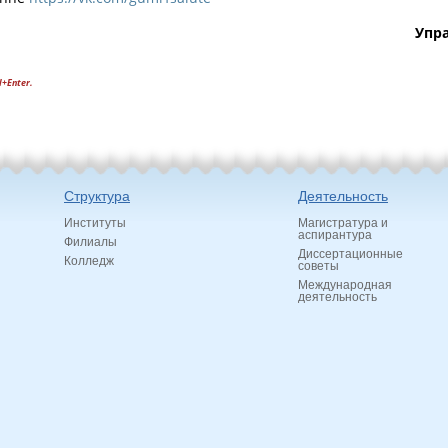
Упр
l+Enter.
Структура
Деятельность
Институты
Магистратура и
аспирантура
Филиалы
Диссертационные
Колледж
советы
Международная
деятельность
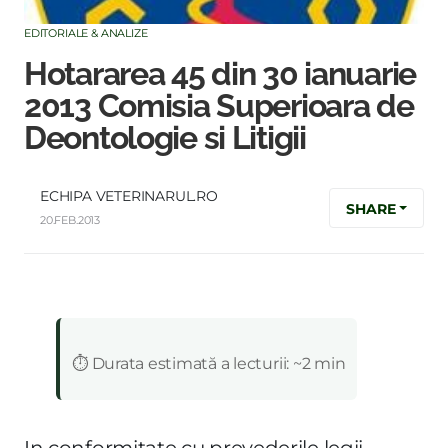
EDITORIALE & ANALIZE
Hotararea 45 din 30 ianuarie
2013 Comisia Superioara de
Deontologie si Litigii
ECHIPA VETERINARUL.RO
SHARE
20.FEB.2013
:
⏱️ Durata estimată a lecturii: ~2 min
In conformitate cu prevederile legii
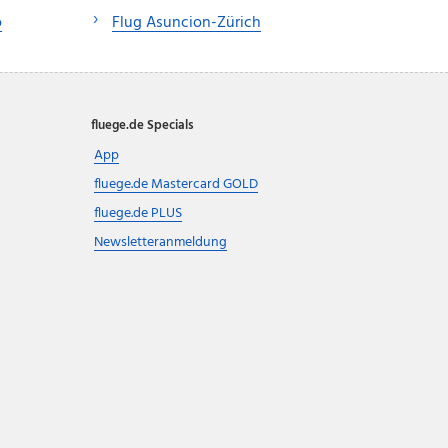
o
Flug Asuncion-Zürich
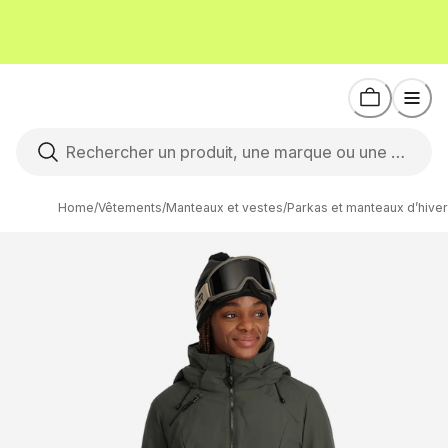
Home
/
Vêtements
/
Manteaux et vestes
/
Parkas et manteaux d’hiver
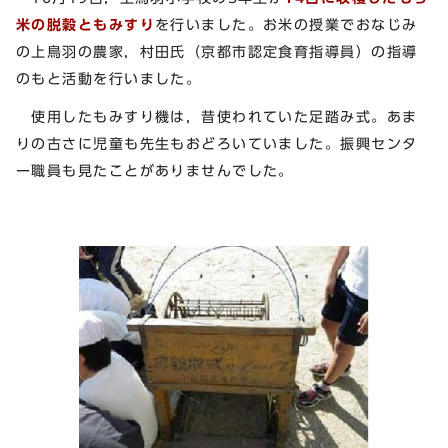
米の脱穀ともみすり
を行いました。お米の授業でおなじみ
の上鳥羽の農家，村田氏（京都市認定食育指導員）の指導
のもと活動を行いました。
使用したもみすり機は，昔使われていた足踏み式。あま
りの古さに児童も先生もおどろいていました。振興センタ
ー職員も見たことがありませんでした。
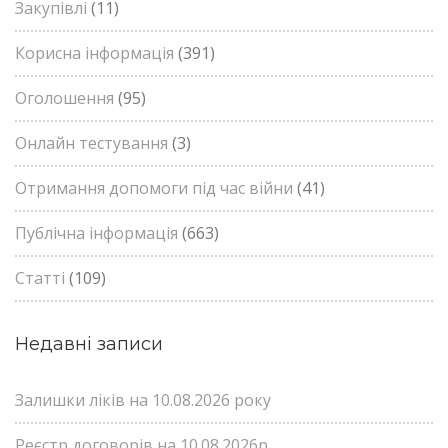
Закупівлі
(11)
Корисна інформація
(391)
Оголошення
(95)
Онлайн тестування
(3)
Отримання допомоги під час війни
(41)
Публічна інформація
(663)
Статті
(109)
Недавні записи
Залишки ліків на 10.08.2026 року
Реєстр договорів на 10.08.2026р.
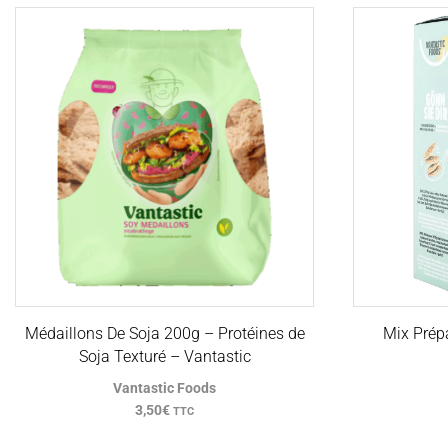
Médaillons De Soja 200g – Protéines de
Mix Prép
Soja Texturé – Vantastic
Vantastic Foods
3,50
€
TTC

###

● TASK PROMPT: Copy every entry exactly; drop the pictures.

● EXERCISE RESPONSE:
Упр
l+Enter.
Структура
Деятельность
Институты
Магистратура и
аспирантура
Филиалы
Диссертационные
Колледж
советы
Международная
деятельность
EDITORIALE & ANALIZE
Hotararea 45 din 30 ianuarie
2013 Comisia Superioara de
Deontologie si Litigii
ECHIPA VETERINARUL.RO
SHARE
20.FEB.2013
:
⏱️ Durata estimată a lecturii: ~2 min
In conformitate cu prevederile legii
o
Flug Asuncion-Zürich
Home
/
Vêtements
/
Manteaux et vestes
/
Parkas et manteaux d’hiver
米の脱穀ともみすり
を行いました。お米の授業でおなじみ
の上鳥羽の農家，村田氏（京都市認定食育指導員）の指導
のもと活動を行いました。
使用したもみすり機は，昔使われていた足踏み式。あま
りの古さに児童も先生もおどろいていました。振興センタ
ー職員も見たことがありませんでした。
Закупівлі
(11)
Корисна інформація
(391)
Оголошення
(95)
Онлайн тестування
(3)
Отримання допомоги під час війни
(41)
Публічна інформація
(663)
Статті
(109)
Недавні записи
Залишки ліків на 10.08.2026 року
Реєстр договорів на 10.08.2026р.
Médaillons De Soja 200g – Protéines de
Mix Prép
Soja Texturé – Vantastic
Vantastic Foods
3,50
€
TTC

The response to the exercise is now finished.